**Task instructions**
I'd like the entries reproduced exactly, with the images omitted.

BEGIN Recorded data

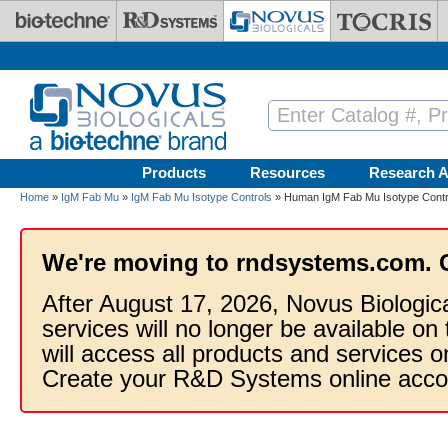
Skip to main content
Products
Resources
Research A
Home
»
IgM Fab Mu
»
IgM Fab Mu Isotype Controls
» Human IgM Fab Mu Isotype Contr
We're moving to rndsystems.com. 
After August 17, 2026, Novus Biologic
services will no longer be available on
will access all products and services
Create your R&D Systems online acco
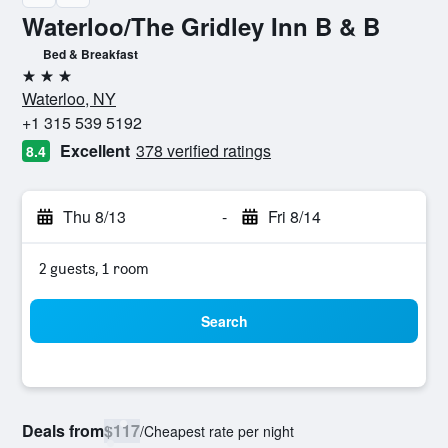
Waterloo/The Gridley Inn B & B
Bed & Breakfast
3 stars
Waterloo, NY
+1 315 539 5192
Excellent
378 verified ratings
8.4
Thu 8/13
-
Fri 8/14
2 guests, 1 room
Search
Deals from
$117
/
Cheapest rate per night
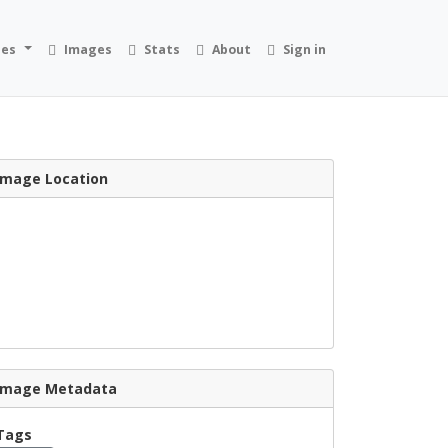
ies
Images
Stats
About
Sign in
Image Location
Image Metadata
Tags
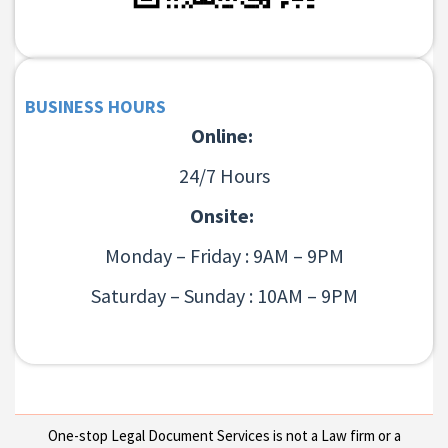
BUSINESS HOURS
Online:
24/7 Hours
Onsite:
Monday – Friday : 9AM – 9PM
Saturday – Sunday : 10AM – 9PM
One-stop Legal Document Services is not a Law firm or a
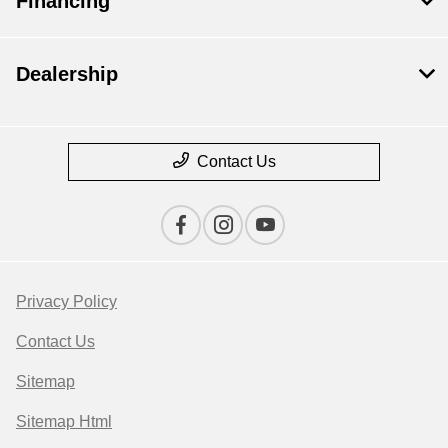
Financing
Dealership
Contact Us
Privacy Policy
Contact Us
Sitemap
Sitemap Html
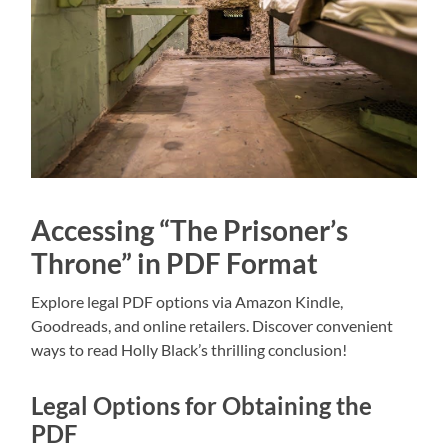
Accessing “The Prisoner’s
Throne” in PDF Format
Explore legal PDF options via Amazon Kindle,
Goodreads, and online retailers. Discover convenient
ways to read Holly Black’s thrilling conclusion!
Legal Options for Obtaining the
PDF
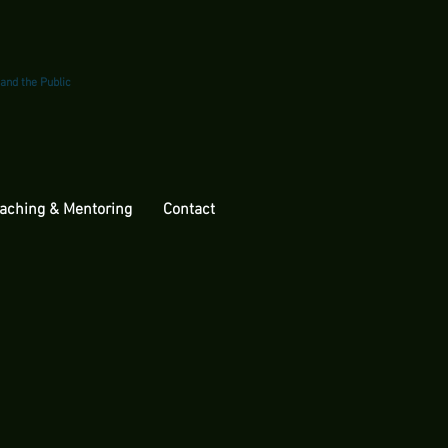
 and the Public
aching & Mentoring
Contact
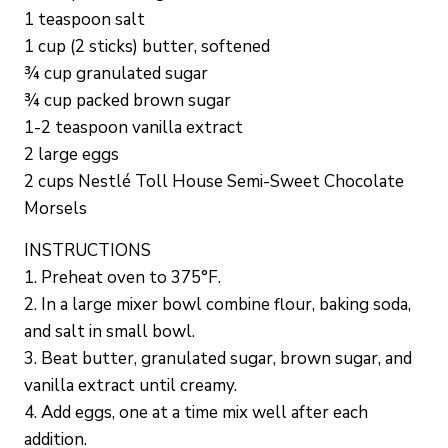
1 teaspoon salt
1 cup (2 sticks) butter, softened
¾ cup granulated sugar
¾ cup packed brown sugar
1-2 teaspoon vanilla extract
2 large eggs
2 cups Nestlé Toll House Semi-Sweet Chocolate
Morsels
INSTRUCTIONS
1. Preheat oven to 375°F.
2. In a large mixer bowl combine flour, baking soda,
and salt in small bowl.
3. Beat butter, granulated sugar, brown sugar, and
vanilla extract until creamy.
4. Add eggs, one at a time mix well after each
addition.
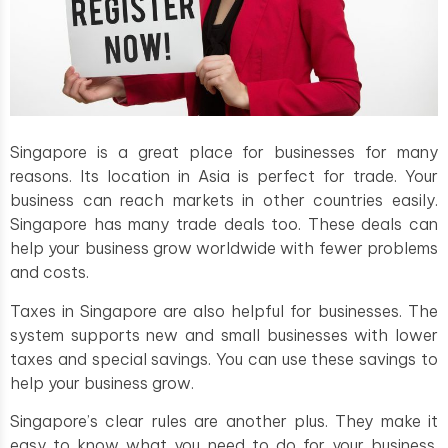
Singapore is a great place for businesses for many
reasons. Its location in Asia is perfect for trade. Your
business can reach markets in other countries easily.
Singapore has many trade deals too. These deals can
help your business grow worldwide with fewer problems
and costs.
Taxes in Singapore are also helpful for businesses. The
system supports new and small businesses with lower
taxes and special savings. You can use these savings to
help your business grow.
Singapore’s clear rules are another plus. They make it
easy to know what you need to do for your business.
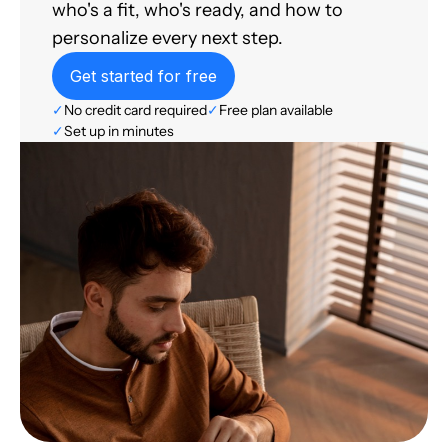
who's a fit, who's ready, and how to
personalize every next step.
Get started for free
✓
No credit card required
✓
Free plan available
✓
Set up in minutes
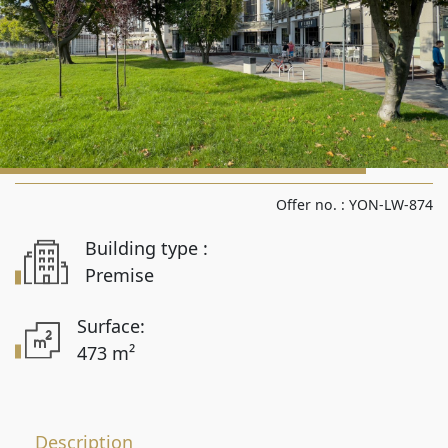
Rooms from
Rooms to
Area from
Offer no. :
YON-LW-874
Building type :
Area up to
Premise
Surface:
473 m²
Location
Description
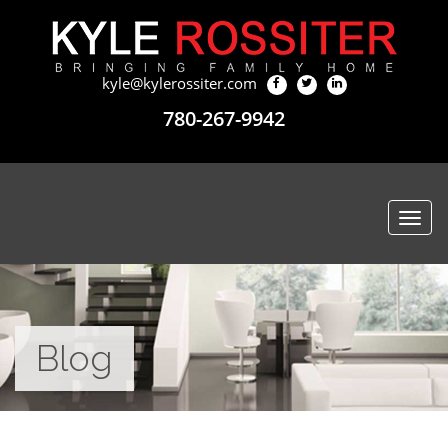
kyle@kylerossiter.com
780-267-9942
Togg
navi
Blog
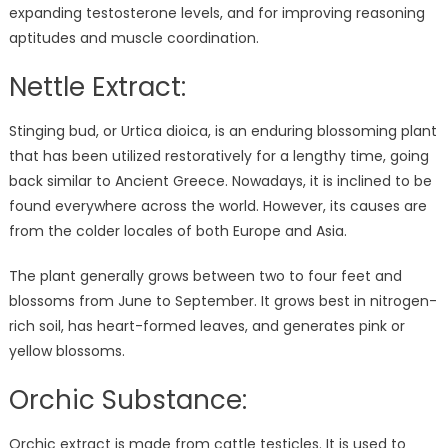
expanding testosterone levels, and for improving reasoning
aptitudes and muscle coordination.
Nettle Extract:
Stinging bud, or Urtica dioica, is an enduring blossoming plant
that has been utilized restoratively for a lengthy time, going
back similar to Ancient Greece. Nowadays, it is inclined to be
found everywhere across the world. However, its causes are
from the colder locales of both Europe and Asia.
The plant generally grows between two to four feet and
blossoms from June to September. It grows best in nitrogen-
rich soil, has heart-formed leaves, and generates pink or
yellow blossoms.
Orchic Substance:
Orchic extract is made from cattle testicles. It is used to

END Recorded data

**Result for this task**
Skip to main content
Products
Resources
Research A
Home
»
IgM Fab Mu
»
IgM Fab Mu Isotype Controls
» Human IgM Fab Mu Isotype Contr
We're moving to rndsystems.com. 
After August 17, 2026, Novus Biologic
services will no longer be available on
will access all products and services
Create your R&D Systems online acco
Waterloo/The Gridley Inn B & B
Bed & Breakfast
3 stars
Waterloo, NY
+1 315 539 5192
Excellent
378 verified ratings
8.4
Thu 8/13
-
Fri 8/14
2 guests, 1 room
Search
Deals from
$117
/
Cheapest rate per night
ies
Images
Stats
About
Sign in
Image Location
Image Metadata
Tags
BUSINESS HOURS
Online:
24/7 Hours
Onsite:
Monday – Friday : 9AM – 9PM
Saturday – Sunday : 10AM – 9PM
One-stop Legal Document Services is not a Law firm or a
Financing
Dealership
Contact Us
Privacy Policy
Contact Us
Sitemap
Sitemap Html
Accessing “The Prisoner’s
Throne” in PDF Format
Explore legal PDF options via Amazon Kindle,
Goodreads, and online retailers. Discover convenient
ways to read Holly Black’s thrilling conclusion!
Legal Options for Obtaining the
PDF
 and the Public
aching & Mentoring
Contact
1 teaspoon salt
1 cup (2 sticks) butter, softened
¾ cup granulated sugar
¾ cup packed brown sugar
1-2 teaspoon vanilla extract
2 large eggs
2 cups Nestlé Toll House Semi-Sweet Chocolate
Morsels
INSTRUCTIONS
1. Preheat oven to 375°F.
2. In a large mixer bowl combine flour, baking soda,
and salt in small bowl.
3. Beat butter, granulated sugar, brown sugar, and
vanilla extract until creamy.
4. Add eggs, one at a time mix well after each
addition.
Singapore is a great place for businesses for many
reasons. Its location in Asia is perfect for trade. Your
business can reach markets in other countries easily.
Singapore has many trade deals too. These deals can
help your business grow worldwide with fewer problems
and costs.
Taxes in Singapore are also helpful for businesses. The
system supports new and small businesses with lower
taxes and special savings. You can use these savings to
help your business grow.
Singapore’s clear rules are another plus. They make it
easy to know what you need to do for your business.
who's a fit, who's ready, and how to
personalize every next step.
Get started for free
✓
No credit card required
✓
Free plan available
✓
Set up in minutes
Rooms from
Rooms to
Area from
Offer no. :
YON-LW-874
Building type :
Area up to
Premise
Surface:
473 m²
Location
Description
kyle@kylerossiter.com
780-267-9942
Togg
navi
Blog
expanding testosterone levels, and for improving reasoning
aptitudes and muscle coordination.
Nettle Extract:
Stinging bud, or Urtica dioica, is an enduring blossoming plant
that has been utilized restoratively for a lengthy time, going
back similar to Ancient Greece. Nowadays, it is inclined to be
found everywhere across the world. However, its causes are
from the colder locales of both Europe and Asia.
The plant generally grows between two to four feet and
blossoms from June to September. It grows best in nitrogen-
rich soil, has heart-formed leaves, and generates pink or
yellow blossoms.
Orchic Substance:
Orchic extract is made from cattle testicles. It is used to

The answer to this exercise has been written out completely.